Extended Data Fig. 3: Role of Arx1 in the recruitment of Drg1 to the pre-60S particle.
From: Visualizing maturation factor extraction from the nascent ribosome by the AAA-ATPase Drg1
(a) Domain organization of Drg1. (b) GST-Arx1 pulldown using Drg1 wildtype and the D1 Walker B mutant Drg1EQ1 (E346Q) as prey in the presence of 1 mM ATP, ATPγS or no nucleotide (-). GST served as control for unspecific binding, GST-Rlp24C as binding reference. (c) In vitro ATPase activity assay of Drg1 in the presence of purified Arx1. Relative activity normalized to Drg1 wildtype basal activity.
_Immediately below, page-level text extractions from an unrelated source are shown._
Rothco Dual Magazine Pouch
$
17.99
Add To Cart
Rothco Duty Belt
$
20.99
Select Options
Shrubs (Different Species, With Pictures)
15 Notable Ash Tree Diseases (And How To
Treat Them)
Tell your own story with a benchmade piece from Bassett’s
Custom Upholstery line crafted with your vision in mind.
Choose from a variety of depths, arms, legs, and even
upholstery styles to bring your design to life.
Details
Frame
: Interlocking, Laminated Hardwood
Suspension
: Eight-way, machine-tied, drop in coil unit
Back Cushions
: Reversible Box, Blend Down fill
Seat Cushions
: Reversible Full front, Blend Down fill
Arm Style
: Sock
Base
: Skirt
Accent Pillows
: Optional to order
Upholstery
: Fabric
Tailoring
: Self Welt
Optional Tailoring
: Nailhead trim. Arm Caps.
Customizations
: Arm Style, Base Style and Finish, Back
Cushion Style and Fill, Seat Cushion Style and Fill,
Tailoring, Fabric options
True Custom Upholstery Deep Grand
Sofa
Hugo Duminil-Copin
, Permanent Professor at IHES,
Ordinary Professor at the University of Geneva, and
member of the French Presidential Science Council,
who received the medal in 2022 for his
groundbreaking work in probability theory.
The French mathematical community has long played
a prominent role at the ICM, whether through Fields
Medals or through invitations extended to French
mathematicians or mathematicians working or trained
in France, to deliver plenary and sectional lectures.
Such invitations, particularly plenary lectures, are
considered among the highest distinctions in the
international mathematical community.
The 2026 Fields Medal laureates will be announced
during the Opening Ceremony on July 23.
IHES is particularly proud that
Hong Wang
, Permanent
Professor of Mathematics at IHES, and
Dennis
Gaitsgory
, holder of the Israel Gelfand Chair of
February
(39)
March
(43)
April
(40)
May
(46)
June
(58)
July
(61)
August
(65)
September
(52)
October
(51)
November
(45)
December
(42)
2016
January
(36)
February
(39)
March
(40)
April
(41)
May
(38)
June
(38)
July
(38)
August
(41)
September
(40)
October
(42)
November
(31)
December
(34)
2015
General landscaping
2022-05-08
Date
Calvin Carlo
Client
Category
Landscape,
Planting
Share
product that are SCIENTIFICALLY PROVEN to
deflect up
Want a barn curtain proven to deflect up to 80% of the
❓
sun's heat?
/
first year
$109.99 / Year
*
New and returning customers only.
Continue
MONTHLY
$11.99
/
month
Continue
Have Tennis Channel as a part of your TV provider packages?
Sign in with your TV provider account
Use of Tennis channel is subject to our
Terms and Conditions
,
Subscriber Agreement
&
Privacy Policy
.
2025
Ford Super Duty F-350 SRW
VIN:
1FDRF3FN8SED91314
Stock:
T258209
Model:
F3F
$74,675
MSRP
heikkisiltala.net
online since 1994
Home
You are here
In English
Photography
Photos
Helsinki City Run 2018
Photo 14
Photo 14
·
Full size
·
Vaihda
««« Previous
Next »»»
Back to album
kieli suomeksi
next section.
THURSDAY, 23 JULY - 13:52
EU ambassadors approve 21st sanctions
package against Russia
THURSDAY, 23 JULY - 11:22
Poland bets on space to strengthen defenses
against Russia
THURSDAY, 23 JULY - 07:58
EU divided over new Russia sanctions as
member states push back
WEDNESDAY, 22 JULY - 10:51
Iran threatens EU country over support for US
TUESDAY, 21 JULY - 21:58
Rlp24C = HIS6-tagged C-terminal 53 amino acids of Rlp24. Mean ± standard deviation of three biological replicates (n = 3). (d) Composition of Bud20-TAP particles from the Leptomycin B (LmB) sensitive crm1T539C mutant strain with either ARX1 wildtype or Δarx1 background (Western blot). (e) Spot assay. For plasmid shuffling, a Δdrg1 Δarx1 double shuffle strain carrying wildtype DRG1 on a URA3 plasmid (pRS316) as well as either pRS313-ARX1 or the empty vector control (pRS313) was transformed with the indicated plasmids carrying mutant drg1 alleles and spotted on selective media and 5-FOA agar plates.